I used to have a sort of mental image of the disease causing my body to consume itself and that as more was eaten, the more difficult it was to stop and the less there was of me left. Every full-on relapse, every bad few days, every incident … all doing a bit more damage … all making me a bit less me, and a bit more disease.
That sort of thinking is very self fulfilling !
It is a very negative mind set. You think of yourself as a victim. Something is happening to you and you can’t control it. It controls you !
It controls what happens to you, it controls what you can and can’t do. You don’t live properly any more, you just retreat into what you feel is left of yourself … and you wait.

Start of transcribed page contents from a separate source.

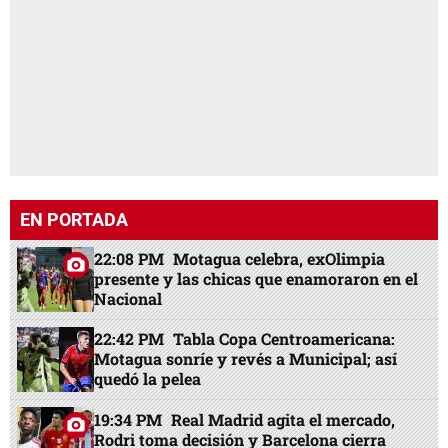
EN PORTADA
22:08 PM
Motagua celebra, exOlimpia
presente y las chicas que enamoraron en el
Nacional
22:42 PM
Tabla Copa Centroamericana:
Motagua sonríe y revés a Municipal; así
quedó la pelea
19:34 PM
Real Madrid agita el mercado,
Rodri toma decisión y Barcelona cierra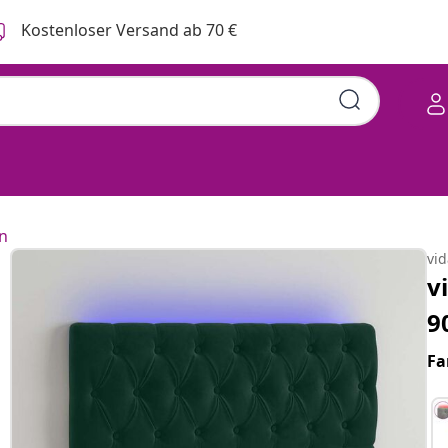
Kostenloser Versand ab 70 €
n
vi
v
9
Fa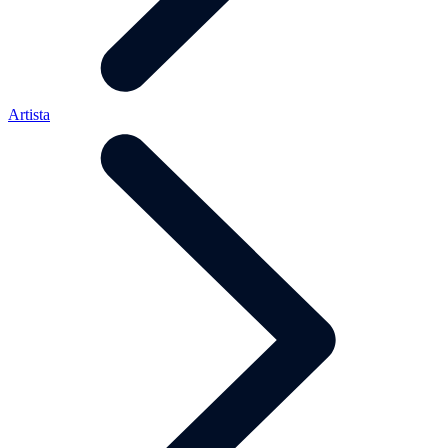
Artista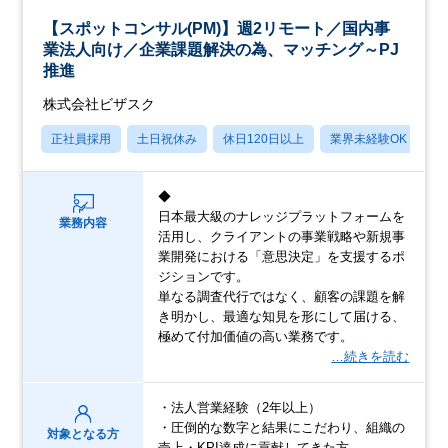
【スポットコンサル(PM)】週2リモート／国内事
業法人向け／企業課題解決の為、マッチング～PJ
推進
株式会社ビザスク
正社員採用
土日祝休み
休日120日以上
業界未経験OK
産
◆
日本最大級のナレッジプラットフォームを
業務内容
活用し、クライアントの事業戦略や新規事
業開発における「意思決定」を支援するポ
ジションです。
単なる調査代行ではなく、顧客の課題を解
き明かし、最適な知見を形にして届ける、
極めて付加価値の高い業務です。
…続きを読む
・法人営業経験（2年以上）
・圧倒的な数字と結果にこだわり、組織の
対象となる方
売上・KPI達成に貢献してきた方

I don’t think like that any more … (even though sometimes it isn’t easy not to …)
I’ve read things, some related to MS and others not, talked to people (including my consultant) and thought about it … and now, I have a new mental image.
I see a small plane, flying high above the clouds in the sun. Sometimes the plane dips down and flies closer to the clouds. Every now and then the plane actually dips down into the clouds and flies down there for a while. Then it pops back up and returns to flying high.
I am the plane. The clouds are the damage that has been done to my system. As long as I am healthy, rested, calm and stick to my programme, I fly high and symptom free. I’m fairly resilient and all is good.
However, if I get tired, if I start to feel too harassed, if I get a virus, if I don’t get some sun … I don’t fly so high.
If I get get tired and stressed, or I’m tired and I get a virus of some description I then, maybe, get so low that I end up dipping below the level of the clouds and start getting symptoms of varying nastiness.
Then I rest, I meditate more, I calm down … and as I calm down the symptoms calm down and after a few weeks, I’m back up out of the clouds and flying cheerfully along once more.
I’ve been pretty good on the food. No meat that isn’t fish. No dairy. A bit of convenience has slipped in but that can be got rid of again fairly easily. I supplement with flax oil, vitamin B complex and vitamin D (5000 iu a day). I also write in my journal, if not every day then at least every other day.
I have not, however, managed to be so good with other aspects. Sleep – I don’t get enough. Nowhere near enough actually. General rest, I’d like a bit more of that too. Exercise, I hardly do any ! Meditation, occasional, but not regular. Sitting in front of my small sun lamp for 10 minutes – again not enough.
Some aspects, I do really well. Some I do really badly.
I need to improve. I need to keep out of the clouds.